Wildlife watching and other non-consumptive activities are growing segments of outdoor recreation, which may partially explain the Obama Administration’s recent selection of Sally Jewell to lead the Department of the Interior. Most recently the CEO of outdoor gear retailer REI, Jewell undoubtedly understands the societal and economic value of outdoor recreation. In fact, she has been at the forefront of the outdoor industry’s efforts to convince politicians that outdoor recreation is a big business—and thus protecting the wild places where people recreate is good for business.

Some pundits suggest she may have an uphill climb making this point to the White House, because the Obama Administration hasn’t placed a priority on conservation. In fact, the environmental website Grist reports President Obama has protected less land administratively than any of the four Presidents who preceded him—including George W. Bush. Obama has also pursued an aggressive approach to energy development on public lands. Often, that development comes at the cost of reduced outdoor recreation. Jewell’s challenge is to strike a balance between many competing uses of land that belongs to everyone.

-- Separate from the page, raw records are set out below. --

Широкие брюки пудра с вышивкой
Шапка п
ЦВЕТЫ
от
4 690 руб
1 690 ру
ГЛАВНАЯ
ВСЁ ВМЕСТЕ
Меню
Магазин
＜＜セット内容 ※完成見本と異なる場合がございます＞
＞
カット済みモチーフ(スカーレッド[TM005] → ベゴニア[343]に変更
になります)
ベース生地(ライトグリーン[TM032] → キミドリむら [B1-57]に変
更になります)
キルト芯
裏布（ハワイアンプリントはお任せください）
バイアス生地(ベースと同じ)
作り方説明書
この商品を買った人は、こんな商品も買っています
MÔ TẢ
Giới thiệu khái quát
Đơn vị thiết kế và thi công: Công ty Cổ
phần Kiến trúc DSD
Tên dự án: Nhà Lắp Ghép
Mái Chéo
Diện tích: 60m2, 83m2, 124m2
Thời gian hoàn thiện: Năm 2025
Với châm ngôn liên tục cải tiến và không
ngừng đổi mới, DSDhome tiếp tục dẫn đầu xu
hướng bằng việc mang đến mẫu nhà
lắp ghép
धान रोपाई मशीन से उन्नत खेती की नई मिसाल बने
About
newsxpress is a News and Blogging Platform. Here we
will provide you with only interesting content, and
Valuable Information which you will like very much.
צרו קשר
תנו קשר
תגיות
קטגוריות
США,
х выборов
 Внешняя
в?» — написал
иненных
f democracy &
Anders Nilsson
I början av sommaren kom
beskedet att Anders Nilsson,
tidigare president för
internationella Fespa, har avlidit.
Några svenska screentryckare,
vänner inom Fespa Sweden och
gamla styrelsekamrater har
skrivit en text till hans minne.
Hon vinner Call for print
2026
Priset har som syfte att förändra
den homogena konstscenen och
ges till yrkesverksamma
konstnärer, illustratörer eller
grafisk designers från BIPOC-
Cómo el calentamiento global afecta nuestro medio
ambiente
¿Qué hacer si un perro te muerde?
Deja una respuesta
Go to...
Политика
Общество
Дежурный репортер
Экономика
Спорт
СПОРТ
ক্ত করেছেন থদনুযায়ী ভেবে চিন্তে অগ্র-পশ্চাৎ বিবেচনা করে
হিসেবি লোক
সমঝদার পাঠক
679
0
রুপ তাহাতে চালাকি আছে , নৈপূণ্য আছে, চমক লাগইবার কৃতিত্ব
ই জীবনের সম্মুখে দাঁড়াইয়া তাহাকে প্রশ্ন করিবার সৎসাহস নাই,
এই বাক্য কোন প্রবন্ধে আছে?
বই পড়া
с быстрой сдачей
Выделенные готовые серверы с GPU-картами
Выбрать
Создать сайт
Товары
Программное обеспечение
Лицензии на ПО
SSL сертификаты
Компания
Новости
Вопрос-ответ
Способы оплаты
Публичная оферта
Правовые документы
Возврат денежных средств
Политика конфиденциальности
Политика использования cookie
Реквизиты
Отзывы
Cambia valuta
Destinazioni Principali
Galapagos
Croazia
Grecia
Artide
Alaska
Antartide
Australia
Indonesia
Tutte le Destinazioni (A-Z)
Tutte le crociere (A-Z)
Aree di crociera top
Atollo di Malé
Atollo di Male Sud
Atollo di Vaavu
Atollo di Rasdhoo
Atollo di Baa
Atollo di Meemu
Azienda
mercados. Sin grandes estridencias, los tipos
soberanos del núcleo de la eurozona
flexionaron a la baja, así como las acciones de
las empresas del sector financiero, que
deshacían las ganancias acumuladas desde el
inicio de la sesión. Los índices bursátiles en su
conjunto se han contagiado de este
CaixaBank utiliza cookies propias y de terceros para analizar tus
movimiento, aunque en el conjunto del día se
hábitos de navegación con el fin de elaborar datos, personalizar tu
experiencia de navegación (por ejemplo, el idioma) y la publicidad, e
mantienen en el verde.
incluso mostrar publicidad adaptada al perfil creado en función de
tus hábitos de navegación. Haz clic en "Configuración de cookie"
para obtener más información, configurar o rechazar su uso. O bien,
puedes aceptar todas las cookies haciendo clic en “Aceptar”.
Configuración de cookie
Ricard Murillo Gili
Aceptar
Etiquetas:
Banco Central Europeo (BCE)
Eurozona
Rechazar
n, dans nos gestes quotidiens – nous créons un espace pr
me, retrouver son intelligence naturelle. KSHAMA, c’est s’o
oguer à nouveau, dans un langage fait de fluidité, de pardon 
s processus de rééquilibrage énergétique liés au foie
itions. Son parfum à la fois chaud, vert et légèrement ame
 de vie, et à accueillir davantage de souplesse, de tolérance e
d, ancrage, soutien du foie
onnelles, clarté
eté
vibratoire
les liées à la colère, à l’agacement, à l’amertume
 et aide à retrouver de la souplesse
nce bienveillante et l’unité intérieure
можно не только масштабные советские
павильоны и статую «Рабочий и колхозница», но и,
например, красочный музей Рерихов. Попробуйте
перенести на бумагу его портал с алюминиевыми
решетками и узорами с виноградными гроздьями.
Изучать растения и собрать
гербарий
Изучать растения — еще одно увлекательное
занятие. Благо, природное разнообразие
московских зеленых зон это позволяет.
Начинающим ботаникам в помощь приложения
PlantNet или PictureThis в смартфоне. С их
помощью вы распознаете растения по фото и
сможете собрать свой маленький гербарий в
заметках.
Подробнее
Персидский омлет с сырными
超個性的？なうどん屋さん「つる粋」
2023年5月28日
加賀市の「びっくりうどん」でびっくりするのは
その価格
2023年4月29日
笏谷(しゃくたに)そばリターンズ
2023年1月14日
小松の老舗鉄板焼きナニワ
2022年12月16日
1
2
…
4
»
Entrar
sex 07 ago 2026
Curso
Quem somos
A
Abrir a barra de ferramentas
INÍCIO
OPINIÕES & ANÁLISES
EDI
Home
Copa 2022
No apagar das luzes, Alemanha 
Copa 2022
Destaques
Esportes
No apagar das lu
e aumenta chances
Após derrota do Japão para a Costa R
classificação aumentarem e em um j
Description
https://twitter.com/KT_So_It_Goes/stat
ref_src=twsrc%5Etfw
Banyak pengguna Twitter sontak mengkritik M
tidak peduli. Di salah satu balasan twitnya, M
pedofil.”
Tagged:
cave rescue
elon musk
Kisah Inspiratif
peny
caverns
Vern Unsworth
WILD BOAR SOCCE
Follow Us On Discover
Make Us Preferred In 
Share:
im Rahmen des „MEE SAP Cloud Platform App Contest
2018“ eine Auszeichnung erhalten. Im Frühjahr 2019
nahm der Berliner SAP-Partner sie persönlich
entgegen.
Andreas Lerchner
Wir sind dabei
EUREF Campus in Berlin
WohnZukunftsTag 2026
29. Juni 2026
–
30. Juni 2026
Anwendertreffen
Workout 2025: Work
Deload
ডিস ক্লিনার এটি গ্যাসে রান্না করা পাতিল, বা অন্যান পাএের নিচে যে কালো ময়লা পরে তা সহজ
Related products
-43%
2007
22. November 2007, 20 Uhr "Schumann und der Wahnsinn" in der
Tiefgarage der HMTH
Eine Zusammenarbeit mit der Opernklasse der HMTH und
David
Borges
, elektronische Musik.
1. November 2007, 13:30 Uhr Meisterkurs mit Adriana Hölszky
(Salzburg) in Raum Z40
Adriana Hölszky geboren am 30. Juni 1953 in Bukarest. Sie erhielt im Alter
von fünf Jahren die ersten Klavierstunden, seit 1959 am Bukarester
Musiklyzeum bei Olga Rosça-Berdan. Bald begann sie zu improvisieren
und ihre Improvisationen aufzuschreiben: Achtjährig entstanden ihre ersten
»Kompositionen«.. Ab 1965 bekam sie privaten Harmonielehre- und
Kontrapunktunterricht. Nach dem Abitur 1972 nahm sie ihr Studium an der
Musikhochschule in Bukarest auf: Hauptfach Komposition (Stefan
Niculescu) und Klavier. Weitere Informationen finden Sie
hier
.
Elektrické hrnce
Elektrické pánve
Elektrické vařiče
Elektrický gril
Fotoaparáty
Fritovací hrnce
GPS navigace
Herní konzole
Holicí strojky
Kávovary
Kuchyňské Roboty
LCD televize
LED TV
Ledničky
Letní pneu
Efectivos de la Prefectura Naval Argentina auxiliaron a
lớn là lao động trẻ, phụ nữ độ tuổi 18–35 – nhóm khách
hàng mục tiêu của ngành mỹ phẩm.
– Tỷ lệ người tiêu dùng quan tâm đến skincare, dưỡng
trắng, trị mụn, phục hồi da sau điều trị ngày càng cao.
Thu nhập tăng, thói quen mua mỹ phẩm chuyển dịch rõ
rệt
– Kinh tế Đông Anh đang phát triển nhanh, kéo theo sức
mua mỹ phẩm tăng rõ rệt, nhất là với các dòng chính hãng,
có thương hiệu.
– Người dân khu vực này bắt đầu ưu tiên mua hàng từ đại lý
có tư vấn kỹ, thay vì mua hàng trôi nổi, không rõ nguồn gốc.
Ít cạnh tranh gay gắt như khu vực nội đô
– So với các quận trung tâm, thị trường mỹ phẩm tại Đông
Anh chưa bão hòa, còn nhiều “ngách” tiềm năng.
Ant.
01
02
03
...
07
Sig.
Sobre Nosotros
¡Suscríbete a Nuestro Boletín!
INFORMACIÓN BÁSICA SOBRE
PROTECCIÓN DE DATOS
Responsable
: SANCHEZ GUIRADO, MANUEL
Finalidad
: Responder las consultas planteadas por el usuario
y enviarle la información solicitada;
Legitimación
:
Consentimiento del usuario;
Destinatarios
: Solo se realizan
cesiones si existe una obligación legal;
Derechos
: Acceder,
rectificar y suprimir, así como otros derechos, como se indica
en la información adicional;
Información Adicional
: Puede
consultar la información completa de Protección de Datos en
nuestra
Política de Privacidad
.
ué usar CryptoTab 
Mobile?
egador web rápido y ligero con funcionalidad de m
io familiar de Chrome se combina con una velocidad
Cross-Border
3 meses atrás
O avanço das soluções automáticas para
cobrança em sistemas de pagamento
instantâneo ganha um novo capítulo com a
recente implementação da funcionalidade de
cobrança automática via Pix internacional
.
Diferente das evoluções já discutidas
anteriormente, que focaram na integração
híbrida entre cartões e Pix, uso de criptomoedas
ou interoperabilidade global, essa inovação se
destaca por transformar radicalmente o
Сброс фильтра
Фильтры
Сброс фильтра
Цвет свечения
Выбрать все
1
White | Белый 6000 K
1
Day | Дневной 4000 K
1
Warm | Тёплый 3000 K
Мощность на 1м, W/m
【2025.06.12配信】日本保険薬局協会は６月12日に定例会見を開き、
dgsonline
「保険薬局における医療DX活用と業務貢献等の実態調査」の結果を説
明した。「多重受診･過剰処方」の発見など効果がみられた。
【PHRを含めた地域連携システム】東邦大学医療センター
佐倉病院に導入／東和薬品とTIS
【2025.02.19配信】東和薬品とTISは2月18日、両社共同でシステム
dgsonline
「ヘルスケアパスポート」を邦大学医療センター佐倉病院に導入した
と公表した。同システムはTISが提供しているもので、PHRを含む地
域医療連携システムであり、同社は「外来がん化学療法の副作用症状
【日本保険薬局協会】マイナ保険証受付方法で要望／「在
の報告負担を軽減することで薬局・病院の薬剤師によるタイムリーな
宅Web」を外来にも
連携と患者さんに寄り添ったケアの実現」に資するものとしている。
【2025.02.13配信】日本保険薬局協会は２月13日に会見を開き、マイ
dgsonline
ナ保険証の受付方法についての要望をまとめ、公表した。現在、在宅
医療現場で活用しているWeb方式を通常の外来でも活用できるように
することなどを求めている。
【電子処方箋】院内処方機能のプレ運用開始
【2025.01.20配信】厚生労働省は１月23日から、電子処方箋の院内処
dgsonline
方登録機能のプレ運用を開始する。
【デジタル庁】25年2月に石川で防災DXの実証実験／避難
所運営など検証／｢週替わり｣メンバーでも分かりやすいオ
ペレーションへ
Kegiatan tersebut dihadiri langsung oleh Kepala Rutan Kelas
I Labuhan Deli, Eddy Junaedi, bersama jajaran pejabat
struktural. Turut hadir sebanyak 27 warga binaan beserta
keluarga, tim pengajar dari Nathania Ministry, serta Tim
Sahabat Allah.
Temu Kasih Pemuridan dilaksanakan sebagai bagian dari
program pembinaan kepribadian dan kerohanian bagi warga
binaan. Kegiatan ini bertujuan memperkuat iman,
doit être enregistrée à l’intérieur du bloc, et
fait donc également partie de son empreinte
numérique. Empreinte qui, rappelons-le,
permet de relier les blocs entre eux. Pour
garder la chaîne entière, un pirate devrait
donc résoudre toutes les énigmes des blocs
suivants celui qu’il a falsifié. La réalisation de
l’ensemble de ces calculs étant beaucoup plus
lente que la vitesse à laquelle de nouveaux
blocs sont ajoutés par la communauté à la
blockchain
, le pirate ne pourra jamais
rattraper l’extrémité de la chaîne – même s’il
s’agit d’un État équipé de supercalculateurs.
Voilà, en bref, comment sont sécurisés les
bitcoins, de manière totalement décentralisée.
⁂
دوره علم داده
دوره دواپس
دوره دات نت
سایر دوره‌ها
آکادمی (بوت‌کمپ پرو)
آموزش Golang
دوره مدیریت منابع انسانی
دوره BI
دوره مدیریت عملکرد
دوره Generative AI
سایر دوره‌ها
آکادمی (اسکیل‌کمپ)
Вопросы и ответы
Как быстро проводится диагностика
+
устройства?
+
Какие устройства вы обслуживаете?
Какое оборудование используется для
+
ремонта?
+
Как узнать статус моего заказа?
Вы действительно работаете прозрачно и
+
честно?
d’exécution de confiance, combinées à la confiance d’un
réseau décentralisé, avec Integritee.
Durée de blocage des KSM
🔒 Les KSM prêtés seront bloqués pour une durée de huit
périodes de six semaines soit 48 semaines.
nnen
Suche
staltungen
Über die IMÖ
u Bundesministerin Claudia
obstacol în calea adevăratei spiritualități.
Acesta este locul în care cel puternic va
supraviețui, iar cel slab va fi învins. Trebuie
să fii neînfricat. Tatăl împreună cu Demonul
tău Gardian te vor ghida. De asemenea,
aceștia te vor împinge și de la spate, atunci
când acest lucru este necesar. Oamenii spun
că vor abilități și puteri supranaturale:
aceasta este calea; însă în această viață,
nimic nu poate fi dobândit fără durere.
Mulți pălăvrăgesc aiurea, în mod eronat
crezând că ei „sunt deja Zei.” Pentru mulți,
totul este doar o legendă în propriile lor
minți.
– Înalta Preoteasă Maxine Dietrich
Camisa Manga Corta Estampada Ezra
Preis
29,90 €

All of this may matter little to birders on safari in a remote northern Minnesota bog. The only energy development planned for our bogs is harvesting willow brush as biomass fuel, which actually is beneficial for owls and other open-country birds. However, a birder who makes a winter sojourn from Chicago or New York to northern Minnesota just to see an owl is placing a value on wildlife—a value that can be measured in dollars and cents. That’s important to Interior Secretary Jewell. In the grim reality of conservation politics, even an owl needs to add something to the bottom line in order to survive.